ACTIVITY:
Determine how many lines in the records include "RengasCenter". Write the number and nothing more.
[[ RECORDS PROVIDED open ]]
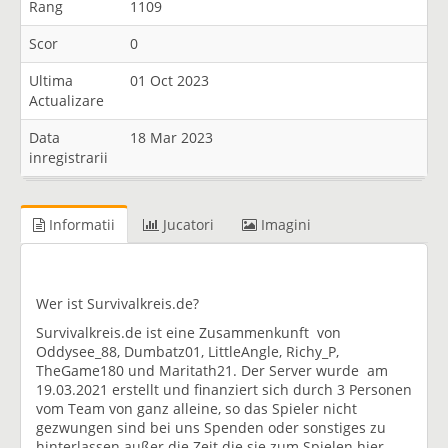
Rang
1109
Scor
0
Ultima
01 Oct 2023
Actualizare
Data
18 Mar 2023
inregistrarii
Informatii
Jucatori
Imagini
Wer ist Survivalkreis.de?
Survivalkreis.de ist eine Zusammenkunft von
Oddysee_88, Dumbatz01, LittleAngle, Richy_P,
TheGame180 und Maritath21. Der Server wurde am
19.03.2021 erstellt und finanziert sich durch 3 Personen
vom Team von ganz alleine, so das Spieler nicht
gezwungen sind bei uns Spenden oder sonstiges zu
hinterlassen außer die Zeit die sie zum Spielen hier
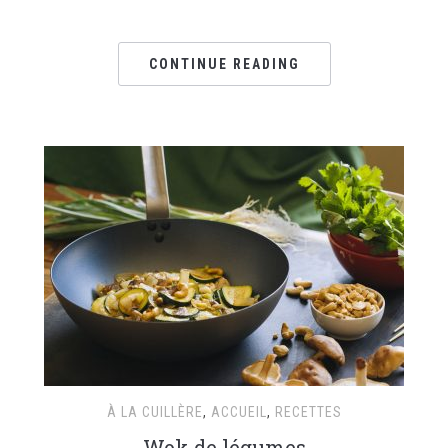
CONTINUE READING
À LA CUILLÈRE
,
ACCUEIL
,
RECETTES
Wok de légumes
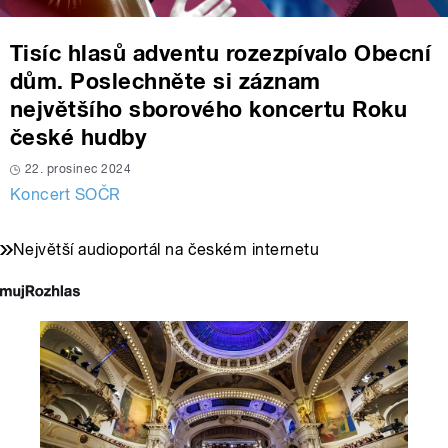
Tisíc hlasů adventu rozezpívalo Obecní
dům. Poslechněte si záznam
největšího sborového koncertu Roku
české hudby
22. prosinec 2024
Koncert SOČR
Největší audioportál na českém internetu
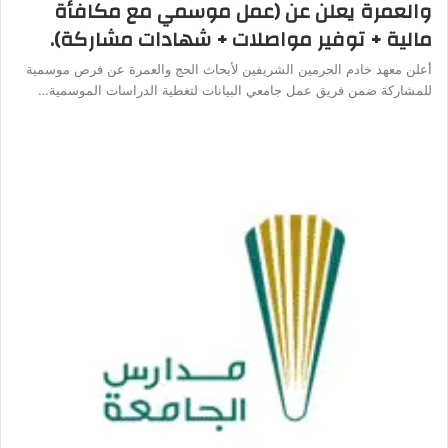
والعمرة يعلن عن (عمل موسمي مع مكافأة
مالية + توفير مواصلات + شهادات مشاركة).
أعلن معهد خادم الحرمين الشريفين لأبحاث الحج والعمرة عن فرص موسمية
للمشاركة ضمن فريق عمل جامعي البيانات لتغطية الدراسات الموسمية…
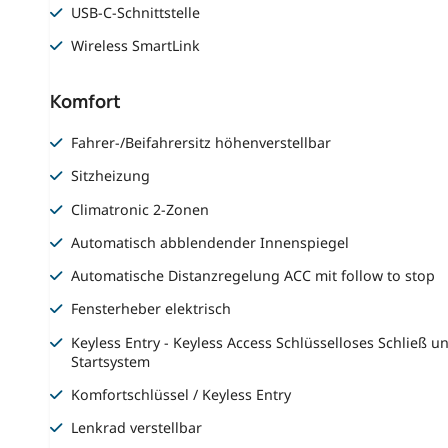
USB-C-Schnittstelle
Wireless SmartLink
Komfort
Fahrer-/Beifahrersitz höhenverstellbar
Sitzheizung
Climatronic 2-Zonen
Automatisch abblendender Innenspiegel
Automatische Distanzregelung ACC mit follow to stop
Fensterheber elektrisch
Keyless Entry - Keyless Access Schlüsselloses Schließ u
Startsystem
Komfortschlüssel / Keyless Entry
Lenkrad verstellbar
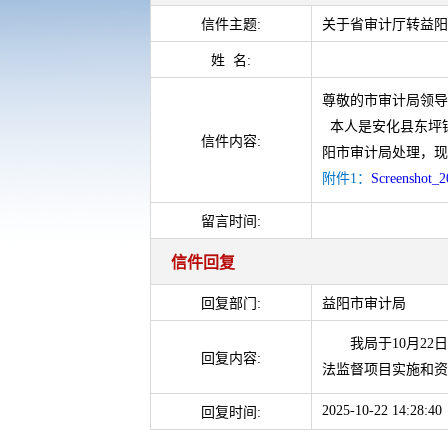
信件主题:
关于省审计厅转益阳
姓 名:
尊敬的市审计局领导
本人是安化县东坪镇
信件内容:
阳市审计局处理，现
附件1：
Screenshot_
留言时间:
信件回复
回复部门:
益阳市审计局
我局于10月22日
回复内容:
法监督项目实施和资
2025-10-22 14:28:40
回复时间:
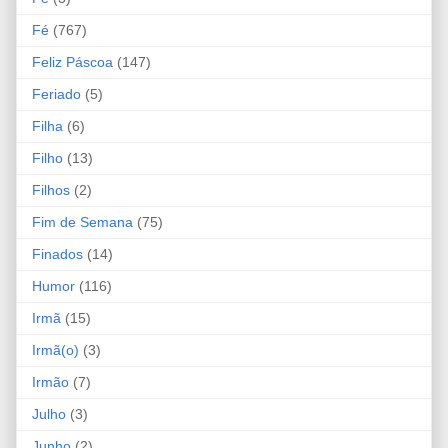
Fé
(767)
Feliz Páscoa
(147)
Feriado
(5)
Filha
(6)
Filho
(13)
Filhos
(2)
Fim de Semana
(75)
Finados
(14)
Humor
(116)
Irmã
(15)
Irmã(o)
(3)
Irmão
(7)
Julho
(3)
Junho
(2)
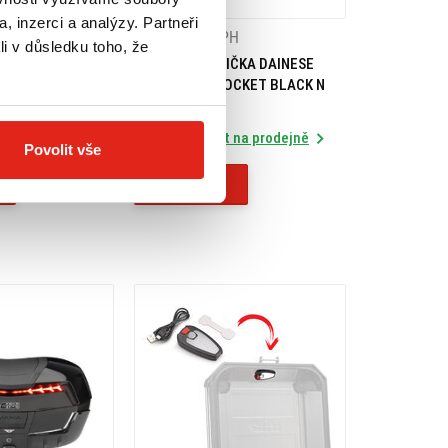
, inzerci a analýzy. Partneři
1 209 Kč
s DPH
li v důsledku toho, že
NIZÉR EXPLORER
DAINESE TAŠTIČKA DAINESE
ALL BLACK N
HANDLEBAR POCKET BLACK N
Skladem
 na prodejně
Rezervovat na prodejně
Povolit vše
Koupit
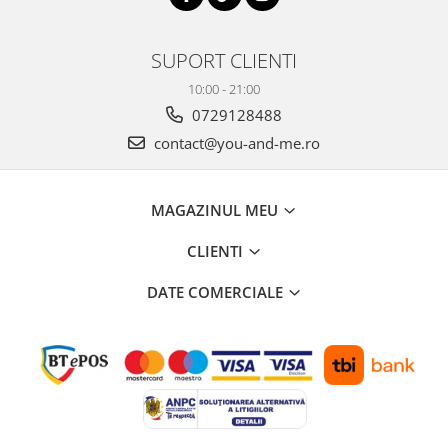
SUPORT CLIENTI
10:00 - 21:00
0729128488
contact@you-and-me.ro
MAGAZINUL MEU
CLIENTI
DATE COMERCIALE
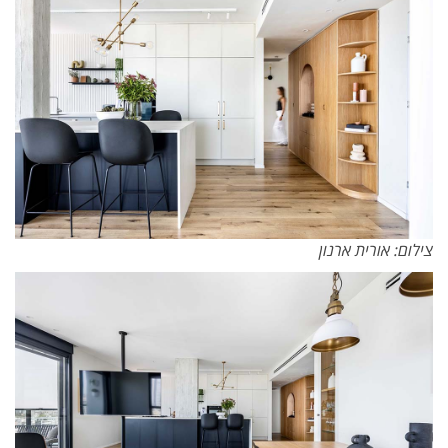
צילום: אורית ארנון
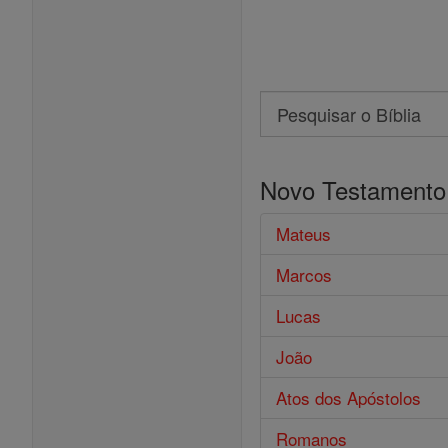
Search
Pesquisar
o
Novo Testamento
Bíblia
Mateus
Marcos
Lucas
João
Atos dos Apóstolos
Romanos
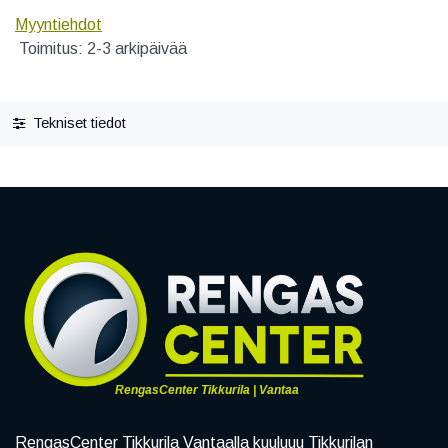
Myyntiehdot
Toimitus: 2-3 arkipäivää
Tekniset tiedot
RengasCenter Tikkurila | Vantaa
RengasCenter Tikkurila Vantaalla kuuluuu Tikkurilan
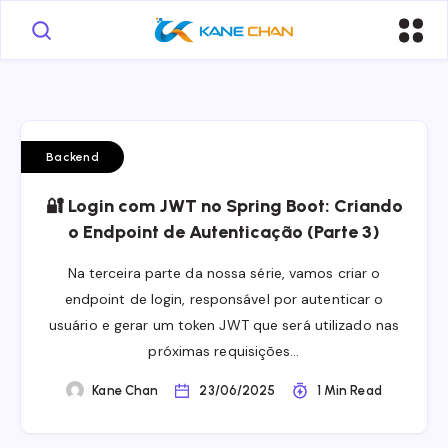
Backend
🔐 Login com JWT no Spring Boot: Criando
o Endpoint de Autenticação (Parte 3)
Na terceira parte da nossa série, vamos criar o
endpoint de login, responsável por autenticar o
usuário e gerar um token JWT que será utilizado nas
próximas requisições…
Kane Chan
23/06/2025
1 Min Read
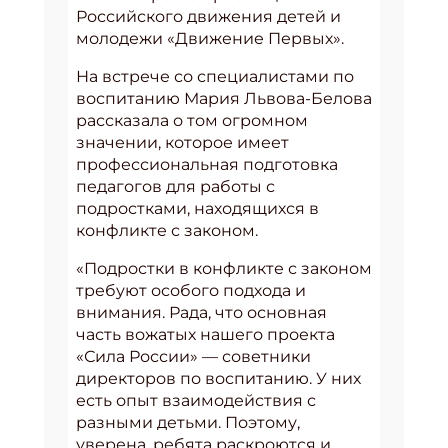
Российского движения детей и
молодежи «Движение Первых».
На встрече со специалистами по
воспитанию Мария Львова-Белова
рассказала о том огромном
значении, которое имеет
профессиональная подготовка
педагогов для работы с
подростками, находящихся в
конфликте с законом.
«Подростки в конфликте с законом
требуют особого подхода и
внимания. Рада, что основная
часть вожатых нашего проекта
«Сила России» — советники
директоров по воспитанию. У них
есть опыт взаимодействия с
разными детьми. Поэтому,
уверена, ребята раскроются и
[[ RECORDS PROVIDED closed ]]
WORKED SOLUTION:
2